KR20070099773A - Apparatus for cutting substrate - Google Patents

Abstract

An apparatus for cutting a substrate is provided to facilitate the cutting of the substrate by only transferring heat around a scribe line formed on the substrate. An apparatus for cutting a substrate comprises an infrared ray lamp(40) which generates infrared rays for heating the substrate(60) where a scribe line(62) is formed, a guide(50) where the infrared ray lamp is installed in the upper end of the inside and an opening part is formed in the lower part of the guide(50), an opening control unit(44) which is installed in the opening part of the guide to control an opening area, a shutter(50) which is installed in the opening part and is opened and closed, and a shutter driving unit(52) which drives the shutter.

Description

Substrate Cutting Device {Apparatus for Cutting Substrate}

1 is a perspective view for explaining a conventional substrate cutting device.

2 is a cross-sectional view for explaining another conventional substrate cutting device.

3 is a cross-sectional view for explaining a first state of a substrate cutting device according to the present invention.

4 is a cross-sectional view for explaining a second state of a substrate cutting device according to the present invention.

Explanation of symbols on the main parts of the drawings

40: infrared lamp 42: guide

44: aperture adjustment unit 50: shutter

52 shutter driver 60 substrate

The present invention relates to a substrate cutting device, and more particularly, to a substrate cutting device for easily cutting a substrate by intensively irradiating infrared rays onto the substrate.
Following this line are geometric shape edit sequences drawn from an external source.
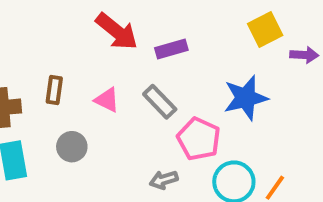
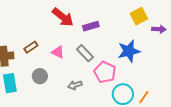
brown rectangle: (54, 90) -> (31, 47), turned 48
gray arrow: (164, 180) -> (75, 85), moved

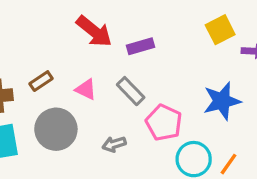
blue star: (129, 51) -> (222, 101), moved
gray circle: (40, 76) -> (56, 129), size x1.6

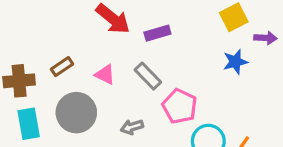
blue star: (222, 101) -> (235, 62), moved, size x0.7

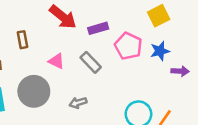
purple arrow: (266, 38) -> (180, 71), moved
brown rectangle: (62, 67) -> (22, 40), moved, turned -66
pink pentagon: (180, 106) -> (128, 46), moved

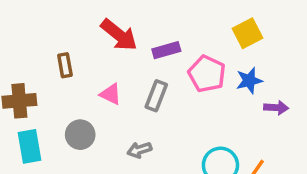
gray rectangle: (91, 62) -> (156, 96), turned 65
gray circle: (34, 91) -> (80, 135), size x0.7

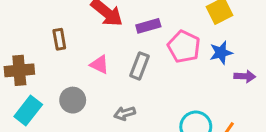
cyan rectangle: (29, 146) -> (28, 110), turned 48

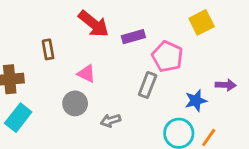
blue star: (221, 53) -> (196, 101), moved
gray rectangle: (139, 66) -> (148, 85), moved
gray circle: (73, 100) -> (75, 103), moved

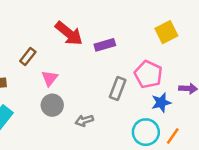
brown rectangle: (48, 49) -> (28, 56), turned 48
pink pentagon: (167, 57) -> (148, 74), moved
pink triangle: (86, 74) -> (50, 78), moved, turned 42

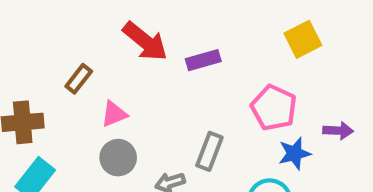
pink triangle: (50, 78) -> (114, 114), turned 30
gray rectangle: (118, 88) -> (209, 151), moved

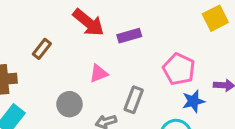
yellow square: (303, 39) -> (215, 18), moved
pink triangle: (114, 114) -> (99, 74), moved

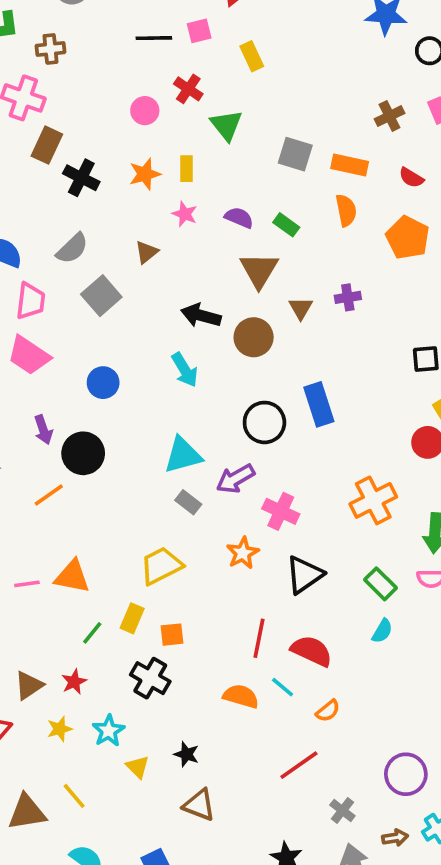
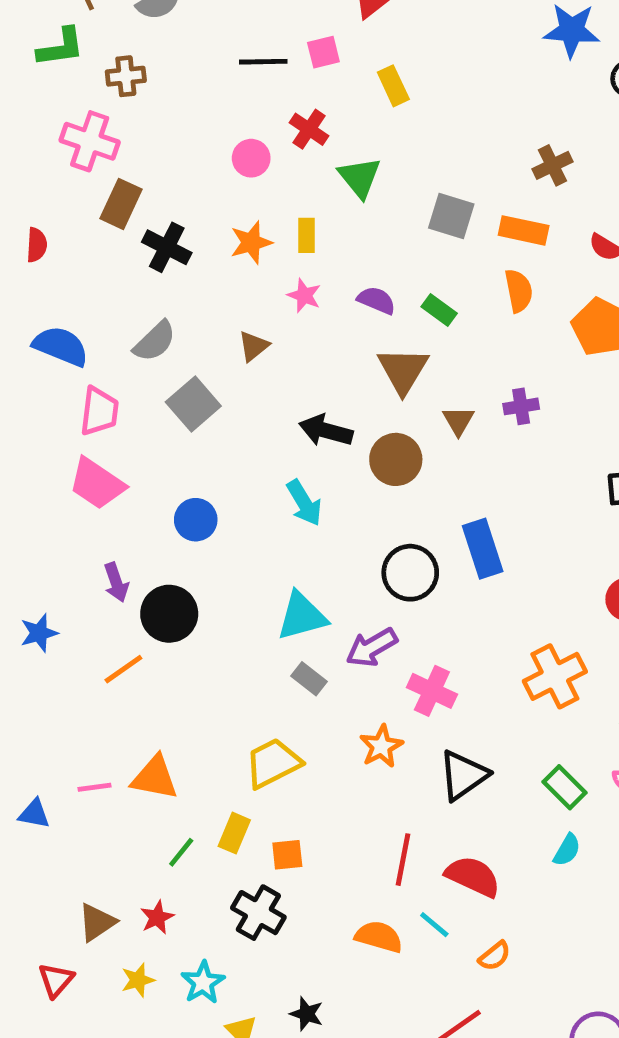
brown cross: (390, 116) -> (552, 165), moved

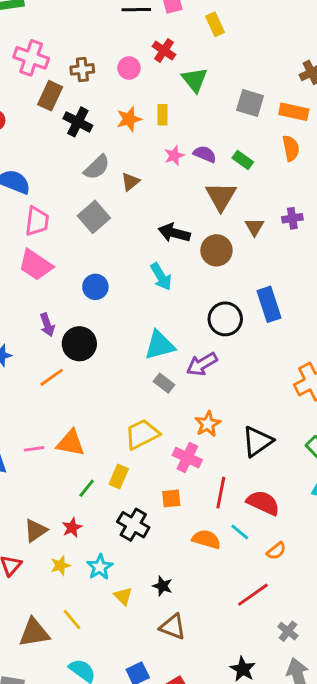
brown cross: (126, 76) -> (82, 69), moved
pink star: (304, 296) -> (174, 156), moved, turned 30
gray semicircle: (155, 341) -> (97, 167), moved
pink cross: (432, 691) -> (187, 458), moved
orange square: (287, 855) -> (171, 498), moved

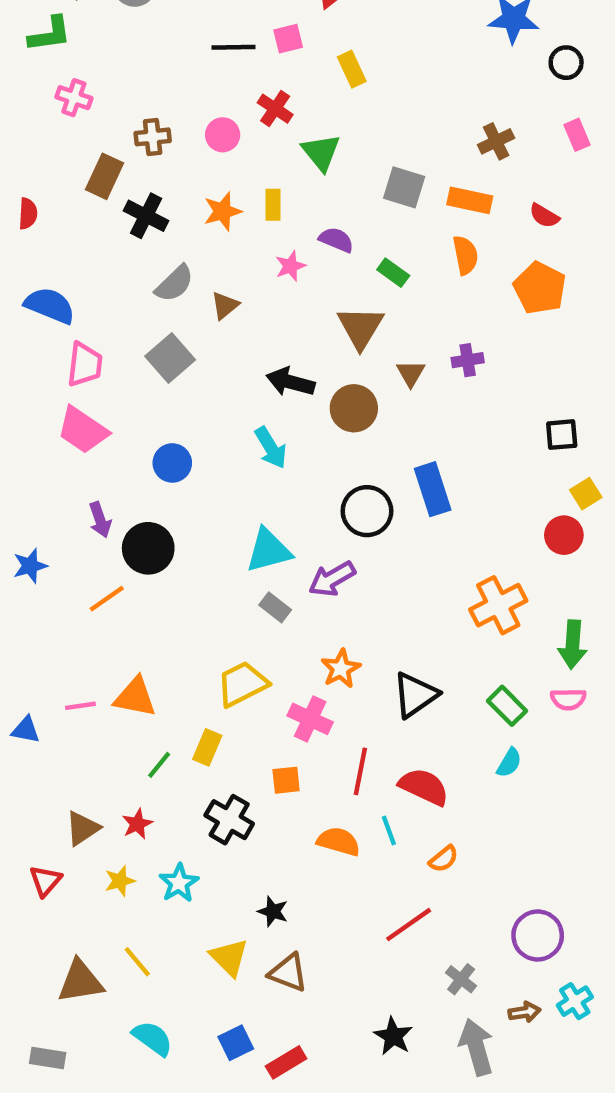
pink cross: (31, 58) -> (74, 98), moved, size x0.7
purple semicircle: (205, 154) -> (336, 240), moved
cyan line: (240, 532) -> (389, 830), turned 30
yellow triangle: (123, 596) -> (229, 957), moved, size x1.4

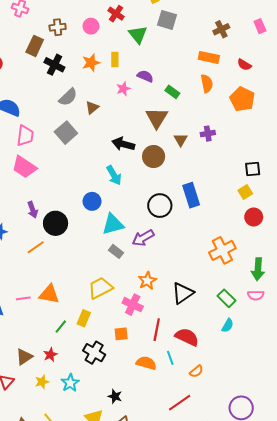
gray square: (404, 187) -> (167, 20), moved
blue circle: (172, 463) -> (92, 201), moved
yellow square: (586, 494) -> (245, 192), moved

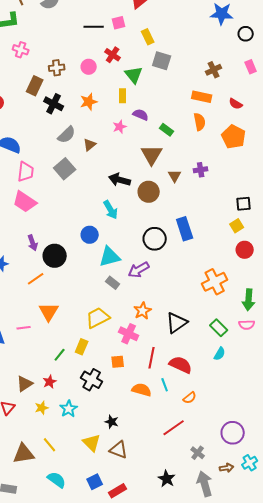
yellow rectangle: (115, 60) -> (123, 96), moved
orange triangle: (49, 294) -> (49, 312), moved, turned 50

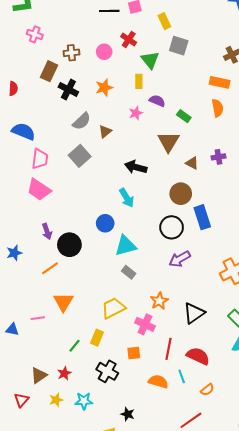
brown triangle: (175, 176) -> (192, 163), turned -32
brown circle: (149, 192) -> (181, 194), moved
purple arrow: (139, 270) -> (180, 259), moved
cyan star: (69, 409) -> (84, 401), turned 30

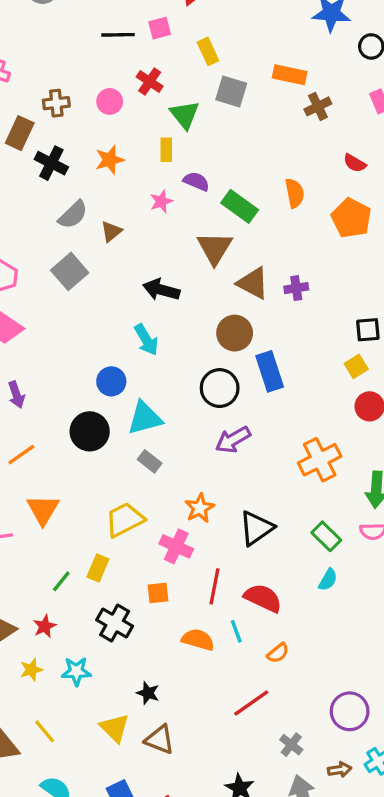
orange rectangle: (220, 82) -> (290, 75), moved
green rectangle: (184, 116) -> (240, 206), size x1.5
purple cross: (218, 157) -> (296, 288), moved
brown triangle: (192, 163) -> (253, 283), size x1.5
black circle: (69, 245) -> (90, 431), moved

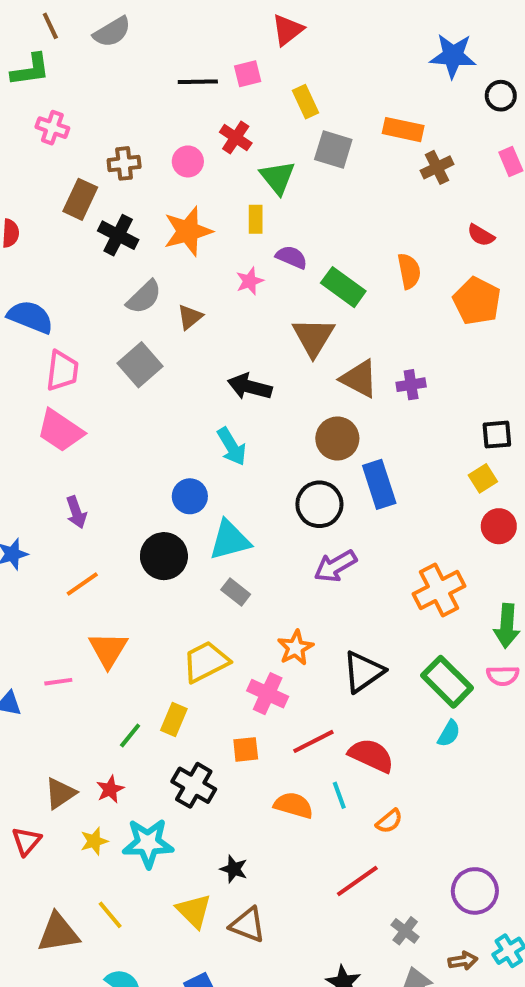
orange star: (110, 160) -> (188, 231), size x1.4
green rectangle: (326, 536) -> (447, 682), size x1.4
red line: (215, 586) -> (313, 741), turned 52
cyan star: (76, 671) -> (148, 843), size x1.4

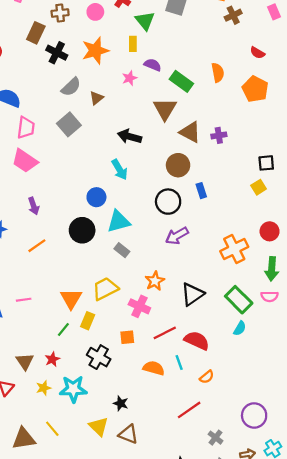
blue rectangle: (379, 484) -> (201, 191), size x0.6
red circle: (499, 526) -> (270, 231), moved
orange triangle: (108, 650) -> (71, 299), moved
brown triangle: (60, 793) -> (25, 361), turned -30

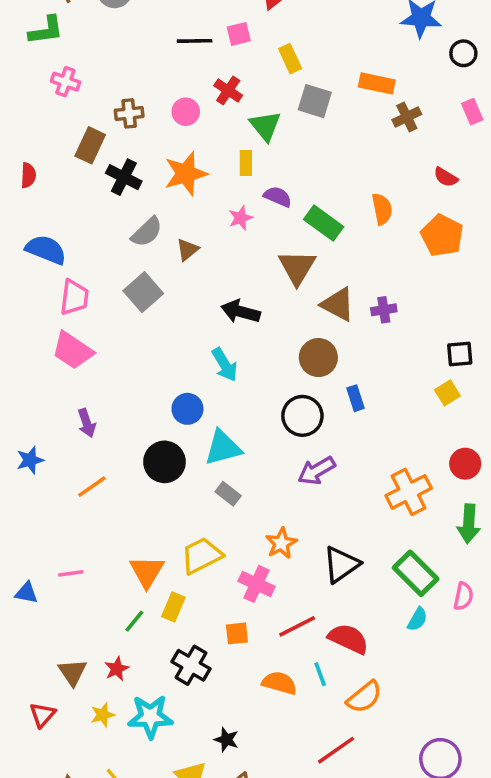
pink semicircle: (270, 296) -> (463, 596), moved, turned -77
orange semicircle: (207, 377) -> (364, 697), size x1.5

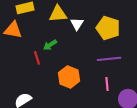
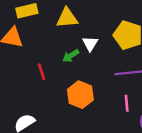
white triangle: (77, 24) -> (90, 44), moved
green arrow: (50, 45) -> (71, 56), moved

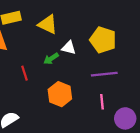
yellow triangle: (67, 18) -> (48, 24), turned 30
white triangle: (90, 44) -> (69, 48), turned -48

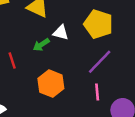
purple line: (104, 74) -> (100, 62), turned -40

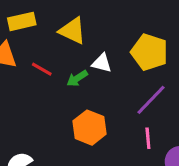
red line: (12, 60) -> (42, 69), moved, turned -42

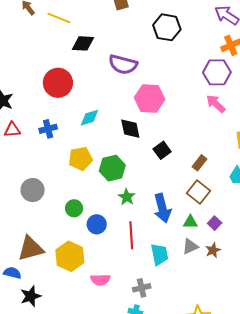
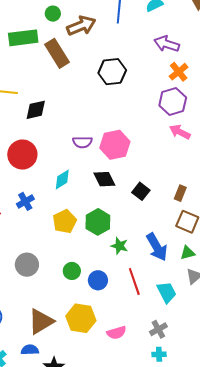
purple semicircle: (123, 64) -> (82, 142), moved, size x0.7

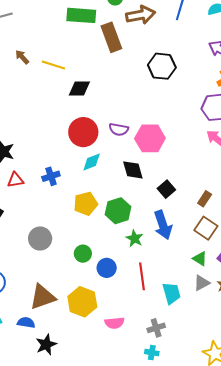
red circle: (22, 155) -> (83, 132), moved
blue arrow: (157, 247) -> (163, 225), moved
green triangle: (188, 253) -> (200, 259), turned 35

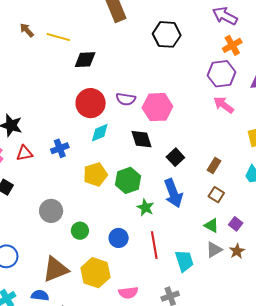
brown square: (206, 228) -> (216, 195), size x0.7
green circle: (83, 254) -> (80, 231), moved

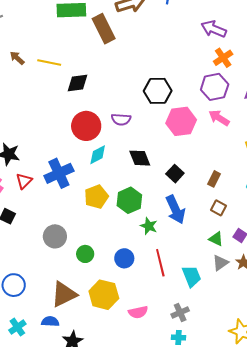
black hexagon: (167, 34) -> (158, 91), moved
pink hexagon: (157, 107) -> (181, 121), moved
blue cross: (60, 148) -> (59, 173), size x1.6
red triangle: (24, 153) -> (24, 181), turned -30

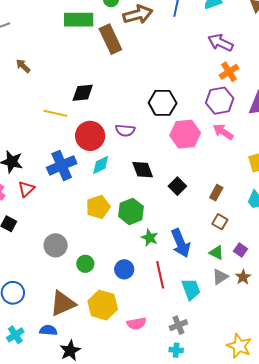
yellow line: (49, 62) -> (55, 113), moved
blue cross: (59, 173) -> (62, 165), moved
blue arrow: (176, 210) -> (181, 243), moved

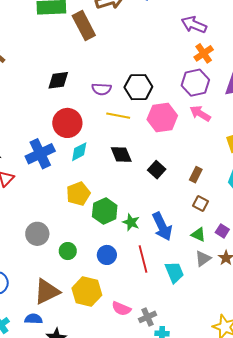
yellow line: (55, 113) -> (118, 116), moved
purple semicircle: (125, 130) -> (102, 89), moved
green hexagon: (131, 211) -> (105, 211), moved
pink semicircle: (136, 324) -> (121, 309), turned 36
gray cross: (178, 325) -> (148, 317), moved

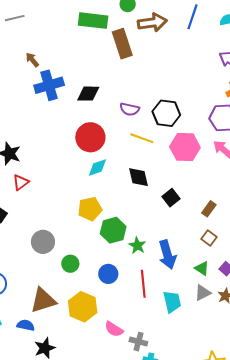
blue cross: (40, 154) -> (49, 85), moved
gray cross: (148, 317) -> (138, 342), turned 30

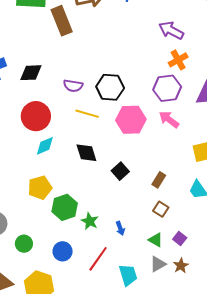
blue arrow: (167, 255) -> (120, 228), size x0.5
red line: (143, 284) -> (98, 259), turned 44

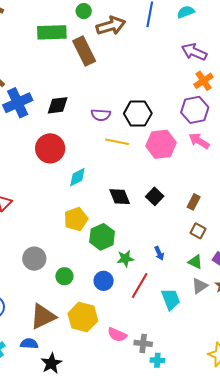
red circle: (36, 116) -> (50, 148), moved
black diamond: (86, 153) -> (120, 197), moved
green star: (90, 221) -> (125, 259), moved, turned -30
In general, a liquid crystal display device is a display device that can display a desired image by supplying data signals according to image information to pixels arranged in a matrix, and individually adjusting light transmittance of the pixels. .

Therefore, the liquid crystal display device includes a liquid crystal display panel in which pixels are arranged in a matrix form; The liquid crystal display panel including a gate driver and a data driver for driving the pixels forms a plurality of thin film transistor array substrates on a first mother substrate having a large area, and a plurality of colors on the second mother substrate of a large area. After the filter substrates are formed, the first and second mother substrates are bonded to each other so that the yield is improved by simultaneously forming a plurality of liquid crystal display panels in which the thin film transistor array substrates and the color filter substrates are bonded together.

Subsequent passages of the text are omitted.